Fri, Jul 10 02:54 PM

My Life......

 

So this is my first blog here. If I had to sum my life up into one word, I would have to say...rollercoaster...maybe two words...lol!

 

I suffer with really bad anxiety and paranoia, panic attacks, severe depression, and I'm bi-polar. Luckily, I still have my sanity...lol! I learn to control it, plus I take meds. I'm also a diabetic with degenerative disk disease. I tak einsulin and I have a hard time standing or walking for long periods of time. Sometimes I use electronic carts in Wal-mart, and my wheel chair at other times. then  at other times I can walk further. So, there you have it. I'm also way overweight, which I'm working on it. I'm actually trying to see if I can have the gastric bypass. Thank God I can still get around. I would die if I couldn't. I'm only 28 years old. I mean, come on...lol

 

I'm married. That's all I can say about that:(

 

My dad died in 2003 and I haven't gotten over him. I miss him so much. I see a therapist and a psychiatrist. My mother still lives in the South, where I'm originally from and miss like crazy. This snow is awful.

 

I'm a great listener. I usually meet people who have so may problems and never someone who can listen to me as well. Sometimes I need to talk too. Sometimes I just need a friend. My sil is my bestfriend, but she lives her own life and doesn't always have time, however, if I really need her, she's there. Thank God.

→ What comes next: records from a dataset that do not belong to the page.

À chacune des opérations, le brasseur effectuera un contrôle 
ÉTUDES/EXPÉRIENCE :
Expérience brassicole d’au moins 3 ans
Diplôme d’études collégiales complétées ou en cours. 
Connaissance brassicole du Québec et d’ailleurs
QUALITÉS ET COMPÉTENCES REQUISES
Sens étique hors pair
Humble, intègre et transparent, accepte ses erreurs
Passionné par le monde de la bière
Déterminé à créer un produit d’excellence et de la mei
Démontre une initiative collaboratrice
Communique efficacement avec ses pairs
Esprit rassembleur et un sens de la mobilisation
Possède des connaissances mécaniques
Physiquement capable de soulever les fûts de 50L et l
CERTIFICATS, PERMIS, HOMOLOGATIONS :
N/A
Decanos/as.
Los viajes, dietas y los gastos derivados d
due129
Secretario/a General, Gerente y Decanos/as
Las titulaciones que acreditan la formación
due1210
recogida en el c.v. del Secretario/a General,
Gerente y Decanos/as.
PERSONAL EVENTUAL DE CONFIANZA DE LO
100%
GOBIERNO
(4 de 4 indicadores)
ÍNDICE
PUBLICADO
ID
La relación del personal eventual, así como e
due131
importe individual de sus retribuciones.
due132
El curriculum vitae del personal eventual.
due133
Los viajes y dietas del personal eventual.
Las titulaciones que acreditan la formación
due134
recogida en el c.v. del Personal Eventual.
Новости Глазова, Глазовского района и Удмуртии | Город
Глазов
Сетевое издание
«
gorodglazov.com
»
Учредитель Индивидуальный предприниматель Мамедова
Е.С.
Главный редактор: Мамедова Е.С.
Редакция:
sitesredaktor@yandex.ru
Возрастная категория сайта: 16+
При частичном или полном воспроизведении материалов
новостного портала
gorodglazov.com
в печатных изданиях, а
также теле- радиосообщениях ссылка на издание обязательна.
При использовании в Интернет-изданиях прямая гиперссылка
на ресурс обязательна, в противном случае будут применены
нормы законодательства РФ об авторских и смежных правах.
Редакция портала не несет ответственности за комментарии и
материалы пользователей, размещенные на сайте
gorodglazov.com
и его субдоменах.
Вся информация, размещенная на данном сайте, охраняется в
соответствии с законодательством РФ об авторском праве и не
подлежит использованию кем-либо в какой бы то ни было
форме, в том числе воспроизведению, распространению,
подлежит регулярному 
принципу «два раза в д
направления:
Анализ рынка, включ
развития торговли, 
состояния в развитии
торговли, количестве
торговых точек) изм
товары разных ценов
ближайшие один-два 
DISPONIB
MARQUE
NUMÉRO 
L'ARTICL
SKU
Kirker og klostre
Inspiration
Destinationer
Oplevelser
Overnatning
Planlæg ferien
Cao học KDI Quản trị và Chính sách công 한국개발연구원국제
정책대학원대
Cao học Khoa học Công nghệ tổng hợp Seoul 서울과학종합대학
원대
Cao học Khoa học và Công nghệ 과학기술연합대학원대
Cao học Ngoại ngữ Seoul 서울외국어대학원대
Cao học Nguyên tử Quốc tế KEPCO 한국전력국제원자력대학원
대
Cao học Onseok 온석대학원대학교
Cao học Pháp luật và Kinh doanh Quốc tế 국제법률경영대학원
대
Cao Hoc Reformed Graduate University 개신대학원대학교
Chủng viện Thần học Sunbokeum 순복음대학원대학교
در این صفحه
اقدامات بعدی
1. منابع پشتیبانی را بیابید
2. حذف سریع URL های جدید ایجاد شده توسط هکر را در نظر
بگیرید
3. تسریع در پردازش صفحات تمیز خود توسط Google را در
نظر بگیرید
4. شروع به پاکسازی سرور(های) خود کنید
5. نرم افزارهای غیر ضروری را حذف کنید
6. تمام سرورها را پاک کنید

I don't mind being ther for anyone because I like to do that and I feel it's what I'm supposed to do, but lately I've needed a friend too. I'm sure yall understand what I mean.

 

My childhood was full of mental and physical abuse and it's affected my whole life. I'm trying to find a way to just forget it. I know that's not going to happen. I just want peace of mind, you know. That's all I ask.

 

I believe in God and I always will.

 

I was a lesbian for 6 years of my life. When I broke up with my last girlfriend, I met my husband on a chatline. Yes, he was my rebound and this marriage hasn't been pleasant. I know in my heart what I am and who I am, and it's a struggle everyday for me. I just figured he was saying the right things at the right time and he meant them. Well........

 

I just want to be happy whether it's with a man or woman. I mean, if it's a man I'm supposed to be with, where is the right one.

 

Anyway, I'm just having a down kind of day and I'm sorry if this is long and boring. I just have a lot to sort through if I'm going to be happy and live a good life.

 

You know, I wish people realized, I need love too. Oh well, I'm going to keep giving it, no matter what. That's just my heart and no one is going to take that away:)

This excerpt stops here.